Analysis: Compare the valuation (e.g., P/E ratio) of the IPO company to its established competitors. Look for companies with a strong track record, but a lower valuation than their peers. This might indicate higher future growth potential for the IPO.
3. Focus on Company Fundamentals (beyond size):

Data: Look for IPO prospectuses, financial statements, and news articles. These can provide insights into the company's:
Revenue and Profit Growth: Look for companies with consistent and sustainable growth in revenue and profits.
Market Opportunity: Analyze the total addressable market (TAM) for the company's product or service.
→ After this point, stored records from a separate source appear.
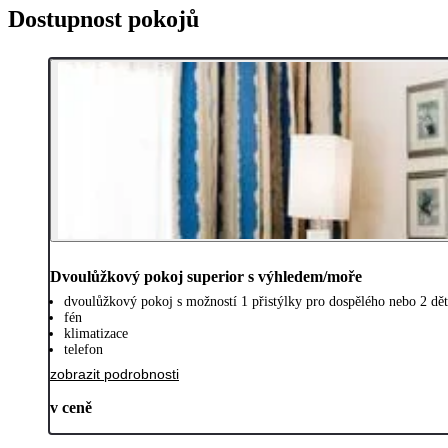
Dostupnost pokojů
Dvoulůžkový pokoj superior s výhledem/moře
dvoulůžkový pokoj s možností 1 přistýlky pro dospělého nebo 2 dět
fén
klimatizace
telefon
zobrazit podrobnosti
v ceně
A large and growing TAM indicates significant potential for future growth.
Competitive Advantage: Does the company have a strong moat, a competitive edge that protects it from rivals? This could be brand recognition, intellectual property, or a unique technology.
Management Team: Evaluate the experience and track record of the management team. A strong leadership team is crucial for navigating future challenges and growth.
Bypassing "Total Number of People":

While the total number of employees might be interesting, it's not a strong indicator of a successful IPO. Instead, focusing on the quality and experience of the team is more relevant.